• DATA SUPPLIED
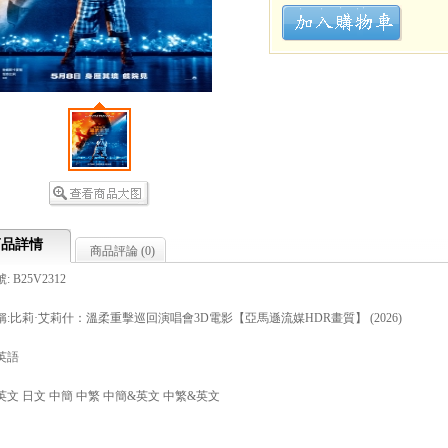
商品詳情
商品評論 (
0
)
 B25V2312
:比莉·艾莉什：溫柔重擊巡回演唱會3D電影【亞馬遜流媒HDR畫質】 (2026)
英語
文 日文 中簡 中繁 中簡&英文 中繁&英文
---
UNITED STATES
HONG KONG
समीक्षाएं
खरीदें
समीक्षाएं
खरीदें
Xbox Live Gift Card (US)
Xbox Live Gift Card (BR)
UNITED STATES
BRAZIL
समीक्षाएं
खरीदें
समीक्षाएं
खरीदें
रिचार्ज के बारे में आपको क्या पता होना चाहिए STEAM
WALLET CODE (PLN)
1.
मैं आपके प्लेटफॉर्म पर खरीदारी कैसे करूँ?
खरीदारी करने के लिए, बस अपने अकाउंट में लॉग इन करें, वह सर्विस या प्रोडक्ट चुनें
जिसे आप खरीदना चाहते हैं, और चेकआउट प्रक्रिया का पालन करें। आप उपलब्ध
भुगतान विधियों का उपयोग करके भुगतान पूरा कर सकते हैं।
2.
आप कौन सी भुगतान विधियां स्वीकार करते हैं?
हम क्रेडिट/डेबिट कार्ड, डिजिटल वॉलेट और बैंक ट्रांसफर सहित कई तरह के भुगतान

• WORK REQUEST
How many lines in the entries include "Live"? Only the number is wanted.

• SOLUTION TO THE EXERCISE
2